Methods: Twenty-four National Collegiate Athletic Association Division 1 cross-country runners participated in this study. Participants underwent a clinical examination documenting passive range of motion and muscle strength at the hips and ankles. Plantar pressure analysis was used to quantify mediolateral pressure balances while walking and 3D motion capture was used to quantify running kinematics. Participants were followed up for a 2-yr period during which time any runners who developed MTSS were identified by the team's certified athletic trainer.
Results: Runners who developed MTSS demonstrated tighter iliotibial bands (P = 0.046; effect size [ES] = 1.07), weaker hip abductors (P = 0.008, ES = 1.51), more pressure under the medial aspect of their foot at initial foot contact (P = 0.001, ES = 1.97), foot flat (P < 0.001, ES = 3.25), and heel off (P = 0.034, ES = 1.30), greater contralateral pelvic drop (P = 0.021, ES = 1.06), and greater peak amounts (P = 0.017, ES = 1.42) and durations (P < 0.001, ES = 2.52) of rearfoot eversion during stance phase.
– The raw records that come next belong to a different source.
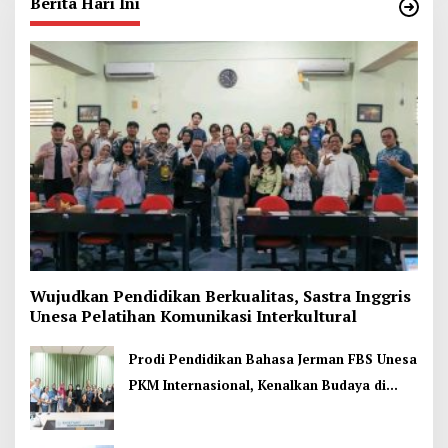
Berita Hari Ini
Wujudkan Pendidikan Berkualitas, Sastra Inggris
Unesa Pelatihan Komunikasi Interkultural
Prodi Pendidikan Bahasa Jerman FBS Unesa
PKM Internasional, Kenalkan Budaya di
Thailand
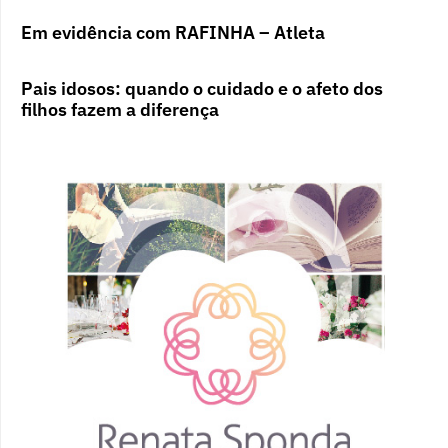
Em evidência com RAFINHA – Atleta
Pais idosos: quando o cuidado e o afeto dos
filhos fazem a diferença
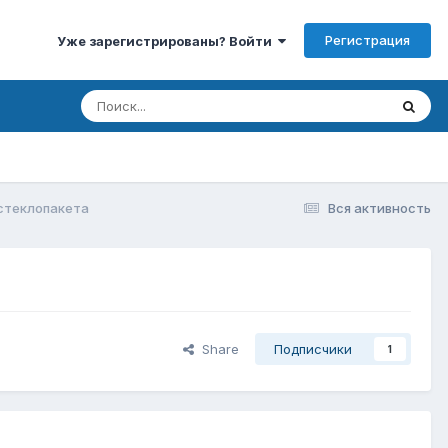
Регистрация
Уже зарегистрированы? Войти
стеклопакета
Вся активность
Share
Подписчики
1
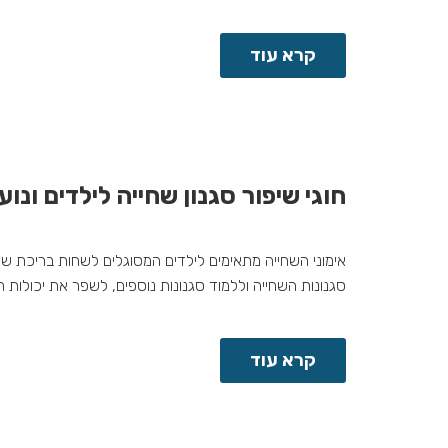
קרא עוד
חוגי שיפור סגנון שחייה לילדים ונוע
סגנונות השחייה וללמוד סגנונות נוספים, לשפר את יכולות ה
קרא עוד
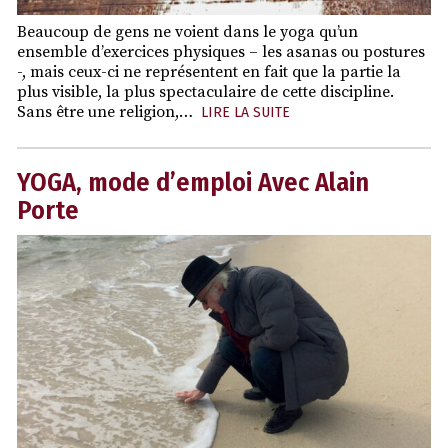
Beaucoup de gens ne voient dans le yoga qu’un
ensemble d’exercices physiques – les asanas ou postures
-, mais ceux-ci ne représentent en fait que la partie la
plus visible, la plus spectaculaire de cette discipline.
Sans être une religion,…
LIRE LA SUITE
YOGA, mode d’emploi Avec Alain
Porte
A logistic regression ([chi]2 = 21.31, P < 0.001) indicated that every 1% increase in eversion duration increased odds of developing MTSS by 1.38 (P = 0.015).
Conclusions: These findings demonstrate that the development of MTSS is multifactorial, with passive range of motion, muscle strength, plantar pressure distributions, and both proximal and distal kinematics all playing a role. We suggest that coaches or sports medicine professionals screening runners for injury risk consider adopting a comprehensive evaluation which includes all these areas.